**Task item**
Find where "5T71. Embora ainda" occurs in the data below, and retype that line and every later line exactly.

[Saved entries]
============================================================
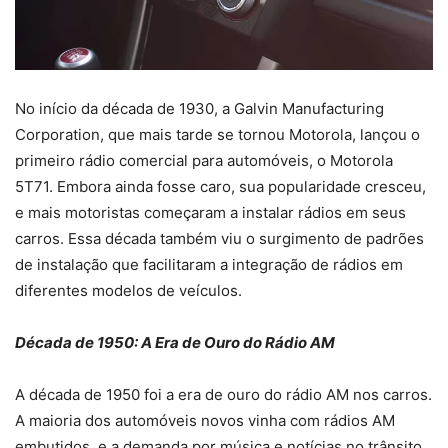
No início da década de 1930, a Galvin Manufacturing
Corporation, que mais tarde se tornou Motorola, lançou o
primeiro rádio comercial para automóveis, o Motorola
5T71. Embora ainda fosse caro, sua popularidade cresceu,
e mais motoristas começaram a instalar rádios em seus
carros. Essa década também viu o surgimento de padrões
de instalação que facilitaram a integração de rádios em
diferentes modelos de veículos.
Década de 1950: A Era de Ouro do Rádio AM
A década de 1950 foi a era de ouro do rádio AM nos carros.
A maioria dos automóveis novos vinha com rádios AM
embutidos, e a demanda por música e notícias no trânsito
============================================================
**Response below**
5T71. Embora ainda fosse caro, sua popularidade cresceu,
e mais motoristas começaram a instalar rádios em seus
carros. Essa década também viu o surgimento de padrões
de instalação que facilitaram a integração de rádios em
diferentes modelos de veículos.
Década de 1950: A Era de Ouro do Rádio AM
A década de 1950 foi a era de ouro do rádio AM nos carros.
A maioria dos automóveis novos vinha com rádios AM
embutidos, e a demanda por música e notícias no trânsito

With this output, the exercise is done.